▸ **Data for review**:
########################################

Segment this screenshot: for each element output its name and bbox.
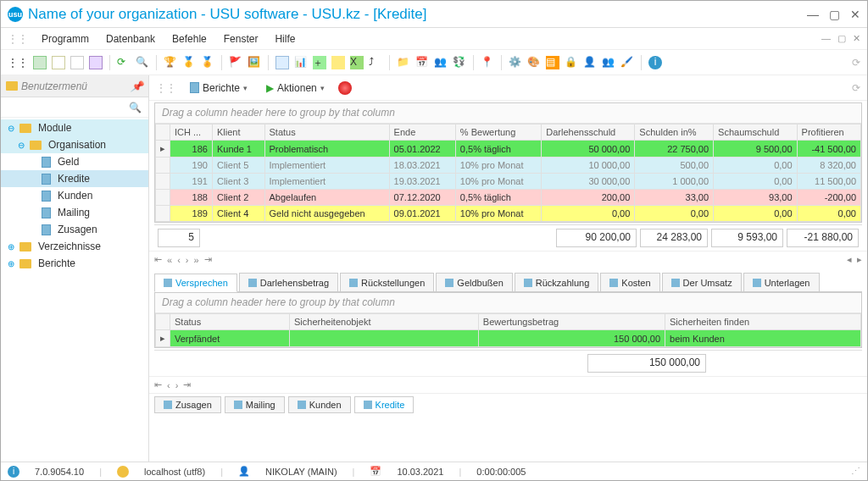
table-icon[interactable] [275, 56, 289, 69]
col-header[interactable]: Schaumschuld [714, 124, 798, 141]
col-header[interactable]: Klient [212, 124, 264, 141]
nav-scroll-left-icon[interactable]: ◂ [847, 254, 852, 265]
nav-next-icon[interactable]: › [186, 255, 189, 265]
col-header[interactable]: Sicherheiten finden [665, 314, 861, 330]
menu-programm[interactable]: Programm [35, 30, 96, 47]
nav-last-icon[interactable]: ⇥ [204, 254, 212, 265]
palette-icon[interactable]: 🎨 [527, 56, 541, 69]
subtab-geldbußen[interactable]: Geldbußen [436, 273, 512, 291]
group-icon[interactable]: 👥 [602, 56, 615, 69]
table-row[interactable]: 188Client 2Abgelaufen07.12.20200,5% tägl… [156, 190, 861, 206]
menu-fenster[interactable]: Fenster [217, 30, 265, 47]
nav-first-icon[interactable]: ⇤ [154, 254, 162, 265]
subtab-der umsatz[interactable]: Der Umsatz [662, 273, 742, 291]
col-header[interactable]: Status [264, 124, 389, 141]
nav-nextpage-icon[interactable]: » [193, 255, 198, 265]
bottom-tab-kredite[interactable]: Kredite [354, 396, 415, 413]
col-header[interactable]: Darlehensschuld [542, 124, 635, 141]
lock-icon[interactable]: 🔒 [565, 56, 578, 69]
bottom-tab-mailing[interactable]: Mailing [225, 396, 285, 413]
menu-datenbank[interactable]: Datenbank [99, 30, 162, 47]
trophy-icon[interactable]: 🏆 [164, 56, 177, 69]
nav-prevpage-icon[interactable]: « [167, 255, 172, 265]
gear-icon[interactable]: ⚙️ [509, 56, 522, 69]
col-header[interactable]: Profitieren [797, 124, 860, 141]
image-icon[interactable]: 🖼️ [248, 56, 261, 69]
export-icon[interactable]: ⤴ [369, 56, 382, 69]
pin-icon[interactable]: 📌 [131, 80, 143, 92]
flag-icon[interactable]: 🚩 [229, 56, 242, 69]
nav-prev-icon[interactable]: ‹ [177, 255, 181, 265]
col-header[interactable]: Ende [389, 124, 455, 141]
subgrid-group-hint[interactable]: Drag a column header here to group by th… [155, 293, 861, 313]
subtab-versprechen[interactable]: Versprechen [154, 274, 237, 292]
chart-icon[interactable]: 📊 [294, 56, 308, 69]
subtab-unterlagen[interactable]: Unterlagen [743, 273, 820, 291]
status-resize-grip-icon[interactable]: ⋰ [851, 466, 860, 477]
sidebar-item-zusagen[interactable]: Zusagen [1, 221, 148, 238]
folder-icon[interactable]: 📁 [397, 56, 410, 69]
expander-icon[interactable]: ⊖ [18, 141, 26, 150]
minimize-button[interactable]: — [807, 8, 819, 21]
open-icon[interactable] [52, 56, 65, 69]
subnav-first-icon[interactable]: ⇤ [154, 379, 162, 390]
bottom-tab-kunden[interactable]: Kunden [288, 396, 351, 413]
col-header[interactable]: Schulden in% [635, 124, 714, 141]
close-button[interactable]: ✕ [850, 8, 860, 21]
rss-icon[interactable]: ▤ [546, 56, 559, 69]
stop-icon[interactable] [338, 81, 352, 95]
col-header[interactable]: Status [170, 314, 290, 330]
expander-icon[interactable]: ⊖ [8, 124, 16, 133]
table-row[interactable]: 191Client 3Implementiert19.03.202110% pr… [156, 174, 861, 190]
expander-icon[interactable]: ⊕ [8, 242, 16, 252]
search-icon[interactable]: 🔍 [136, 56, 149, 69]
menu-befehle[interactable]: Befehle [165, 30, 214, 47]
toolbar-overflow-icon[interactable]: ⟳ [852, 57, 860, 69]
col-header[interactable]: ICH ... [170, 124, 213, 141]
subnav-next-icon[interactable]: › [175, 380, 179, 390]
excel-icon[interactable]: X [350, 56, 364, 69]
info-icon[interactable]: i [648, 56, 662, 69]
subnav-last-icon[interactable]: ⇥ [183, 379, 191, 390]
location-icon[interactable]: 📍 [481, 56, 494, 69]
subtab-rückstellungen[interactable]: Rückstellungen [340, 273, 434, 291]
menu-hilfe[interactable]: Hilfe [268, 30, 302, 47]
subtab-kosten[interactable]: Kosten [600, 273, 659, 291]
sidebar-item-kunden[interactable]: Kunden [1, 187, 148, 204]
aktionen-button[interactable]: ▶ Aktionen▾ [261, 80, 330, 96]
table-row[interactable]: ▸186Kunde 1Problematisch05.01.20220,5% t… [156, 141, 861, 158]
users-icon[interactable]: 👥 [434, 56, 448, 69]
subtab-darlehensbetrag[interactable]: Darlehensbetrag [239, 273, 338, 291]
sidebar-item-berichte[interactable]: ⊕Berichte [1, 255, 148, 272]
table-row[interactable]: 189Client 4Geld nicht ausgegeben09.01.20… [156, 206, 861, 222]
main-grid[interactable]: ICH ...KlientStatusEnde% BewertungDarleh… [155, 124, 861, 222]
actionbar-overflow-icon[interactable]: ⟳ [852, 82, 860, 94]
refresh-icon[interactable]: ⟳ [117, 56, 131, 69]
col-header[interactable]: Sicherheitenobjekt [289, 314, 478, 330]
group-hint[interactable]: Drag a column header here to group by th… [155, 103, 861, 124]
medal-icon[interactable]: 🏅 [201, 56, 214, 69]
mdi-minimize-button[interactable]: — [821, 33, 831, 44]
award-icon[interactable]: 🥇 [182, 56, 196, 69]
bottom-tab-zusagen[interactable]: Zusagen [154, 396, 221, 413]
note-icon[interactable] [331, 56, 345, 69]
sidebar-item-organisation[interactable]: ⊖Organisation [1, 136, 148, 153]
sidebar-item-verzeichnisse[interactable]: ⊕Verzeichnisse [1, 238, 148, 255]
brush-icon[interactable]: 🖌️ [620, 56, 634, 69]
calendar-icon[interactable]: 📅 [415, 56, 429, 69]
col-header[interactable]: Bewertungsbetrag [478, 314, 665, 330]
col-header[interactable]: % Bewertung [455, 124, 541, 141]
sidebar-item-mailing[interactable]: Mailing [1, 204, 148, 221]
sidebar-item-module[interactable]: ⊖Module [1, 119, 148, 136]
maximize-button[interactable]: ▢ [829, 8, 840, 21]
sub-grid[interactable]: StatusSicherheitenobjektBewertungsbetrag… [155, 313, 861, 347]
currency-icon[interactable]: 💱 [453, 56, 466, 69]
table-row[interactable]: 190Client 5Implementiert18.03.202110% pr… [156, 158, 861, 174]
edit-icon[interactable] [70, 56, 84, 69]
save-icon[interactable] [89, 56, 103, 69]
mdi-restore-button[interactable]: ▢ [837, 33, 846, 44]
subnav-prev-icon[interactable]: ‹ [167, 380, 170, 390]
add-row-icon[interactable]: ＋ [313, 56, 326, 69]
table-row[interactable]: ▸Verpfändet150 000,00beim Kunden [156, 330, 861, 347]
sidebar-search-icon[interactable]: 🔍 [129, 102, 142, 113]
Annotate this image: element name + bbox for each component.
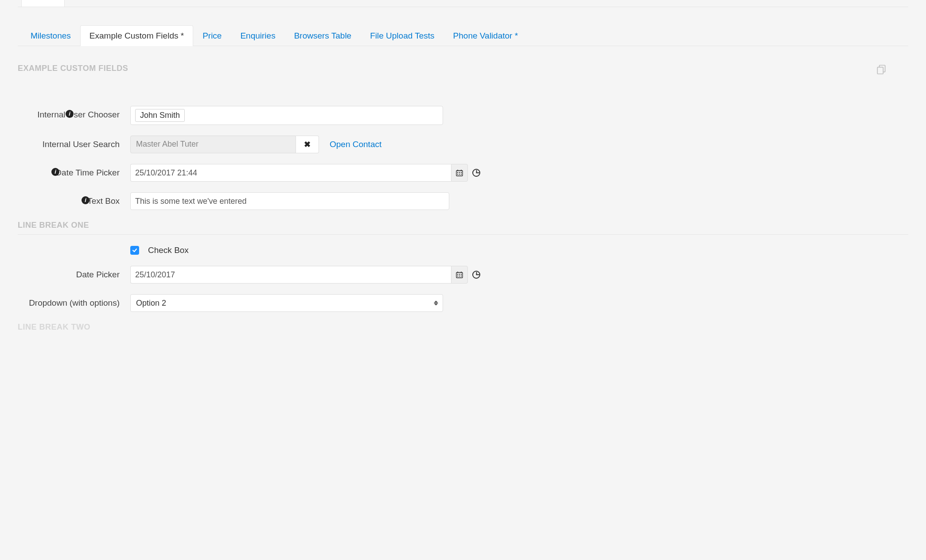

########################################

▸ **Task details**:
Scan the records above, then copy out each line that mentions "column".

▸ **Solution for this exercise**:
subgrid-group-hint[interactable]: Drag a column header here to group by th… [155, 293, 861, 313]
group-hint[interactable]: Drag a column header here to group by th… [155, 103, 861, 124]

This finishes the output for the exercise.